At Texas border, high pandemic toll lays bare health and insurance gaps

Texas was one of the first states to reopen after the coronavirus nationwide shutdown in March and April last year. Last June – even as cases were on the rise – Governor Greg Abbott allowed all businesses, including restaurants, to operate at up to 50 percent of capacity, with a few exceptions. And he refused to place capacity restrictions on churches and other religious establishments or let local governments impose mask requirements.

In November, Texas Attorney General Ken Paxton filed an injunction to end a foreclosure order implemented by the El Paso County Judge, the top administrative official, at a time when hospitals in ‘El Paso were so overwhelmed with COVID-19 patients that 10 mobile mortuaries had to be set up at an area hospital to accommodate the dead.
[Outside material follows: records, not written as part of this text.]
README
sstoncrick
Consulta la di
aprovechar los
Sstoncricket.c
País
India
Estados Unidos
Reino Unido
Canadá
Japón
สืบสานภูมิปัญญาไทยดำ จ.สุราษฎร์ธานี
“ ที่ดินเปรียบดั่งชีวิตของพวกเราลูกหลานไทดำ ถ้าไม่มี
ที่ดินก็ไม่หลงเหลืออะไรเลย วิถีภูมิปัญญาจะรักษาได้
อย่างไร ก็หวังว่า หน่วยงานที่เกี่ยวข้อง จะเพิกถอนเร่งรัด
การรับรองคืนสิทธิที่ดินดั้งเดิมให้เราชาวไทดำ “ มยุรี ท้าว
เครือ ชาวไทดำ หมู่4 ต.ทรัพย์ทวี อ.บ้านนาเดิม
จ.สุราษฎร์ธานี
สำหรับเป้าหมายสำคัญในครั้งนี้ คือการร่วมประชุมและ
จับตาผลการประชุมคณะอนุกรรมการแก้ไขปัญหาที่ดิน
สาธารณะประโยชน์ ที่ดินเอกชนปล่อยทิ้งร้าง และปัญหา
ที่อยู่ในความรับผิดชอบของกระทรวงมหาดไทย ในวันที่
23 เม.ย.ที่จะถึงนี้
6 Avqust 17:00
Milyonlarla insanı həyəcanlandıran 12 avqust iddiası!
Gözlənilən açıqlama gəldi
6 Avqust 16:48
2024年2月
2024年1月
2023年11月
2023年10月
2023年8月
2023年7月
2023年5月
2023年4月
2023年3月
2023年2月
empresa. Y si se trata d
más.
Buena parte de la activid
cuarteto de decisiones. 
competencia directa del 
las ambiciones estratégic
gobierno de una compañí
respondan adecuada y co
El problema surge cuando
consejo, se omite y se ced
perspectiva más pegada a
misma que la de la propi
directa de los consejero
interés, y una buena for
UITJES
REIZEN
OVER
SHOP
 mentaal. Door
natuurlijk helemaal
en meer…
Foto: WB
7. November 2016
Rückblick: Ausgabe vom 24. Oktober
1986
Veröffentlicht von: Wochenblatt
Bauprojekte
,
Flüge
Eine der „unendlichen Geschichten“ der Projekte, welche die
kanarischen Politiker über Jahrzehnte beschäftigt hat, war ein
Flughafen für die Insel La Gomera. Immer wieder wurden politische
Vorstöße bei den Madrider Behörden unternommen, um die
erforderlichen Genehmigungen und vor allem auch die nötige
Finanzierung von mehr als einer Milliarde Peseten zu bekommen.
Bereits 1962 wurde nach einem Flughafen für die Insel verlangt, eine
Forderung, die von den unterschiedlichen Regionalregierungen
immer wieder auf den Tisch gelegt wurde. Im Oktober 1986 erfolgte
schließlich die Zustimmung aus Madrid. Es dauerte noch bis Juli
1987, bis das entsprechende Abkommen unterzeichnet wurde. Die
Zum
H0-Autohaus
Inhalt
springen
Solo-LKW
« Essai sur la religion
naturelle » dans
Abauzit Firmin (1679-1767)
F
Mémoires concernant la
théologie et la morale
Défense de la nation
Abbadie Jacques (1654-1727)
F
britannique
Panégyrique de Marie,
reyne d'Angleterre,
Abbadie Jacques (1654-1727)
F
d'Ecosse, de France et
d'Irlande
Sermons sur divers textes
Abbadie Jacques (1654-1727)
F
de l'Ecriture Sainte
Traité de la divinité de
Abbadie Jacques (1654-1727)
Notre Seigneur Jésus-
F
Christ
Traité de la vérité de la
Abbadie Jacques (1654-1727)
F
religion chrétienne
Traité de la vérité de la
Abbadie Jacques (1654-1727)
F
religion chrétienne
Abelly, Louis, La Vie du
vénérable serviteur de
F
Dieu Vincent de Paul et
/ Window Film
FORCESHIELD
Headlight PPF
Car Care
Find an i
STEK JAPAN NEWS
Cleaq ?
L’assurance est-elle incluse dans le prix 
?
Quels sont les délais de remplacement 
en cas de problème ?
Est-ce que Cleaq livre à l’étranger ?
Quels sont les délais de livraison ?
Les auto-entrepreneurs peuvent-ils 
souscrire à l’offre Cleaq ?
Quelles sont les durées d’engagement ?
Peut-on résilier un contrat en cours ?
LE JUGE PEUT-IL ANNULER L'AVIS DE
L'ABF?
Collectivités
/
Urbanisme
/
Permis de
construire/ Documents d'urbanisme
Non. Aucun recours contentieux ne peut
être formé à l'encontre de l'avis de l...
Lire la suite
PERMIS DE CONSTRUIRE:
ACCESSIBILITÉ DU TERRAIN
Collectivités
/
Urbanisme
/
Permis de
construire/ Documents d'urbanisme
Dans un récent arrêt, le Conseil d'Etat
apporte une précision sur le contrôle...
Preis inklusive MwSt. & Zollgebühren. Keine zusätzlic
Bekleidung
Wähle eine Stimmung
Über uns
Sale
Unlike Texas, New Mexico has extended Medicaid under the ACA and, as a result, has a much lower uninsured rate than Texas for people under 65 – 12% compared to 21% of Texas, according to census figures. And New Mexico had aggressive rules for face masks and public gatherings. Yet this did not spare New Mexico from the crisis. The epidemics in and around the Navajo reservation have hit hard. Overall, its death rate in the state exceeded the state rate of Texas, but along the border, New Mexico’s rates were lower in all age groups.

For some border families, the immense toll of the pandemic has resulted in multiple deaths among relatives. Ruby Montana has lost not only her uncle to COVID-19 in recent months, but also her cousin Julieta “Julie” Apodaca, a former elementary school teacher and speech therapist.

Montana said Valles’s death surprised the family. He was a distance-taught teacher at Guillen Middle School in the Segundo Barrio neighborhood of El Paso, an area known as “the other Ellis Island” because of its proximity to the border and its history as an enclave for Mexican immigrant families.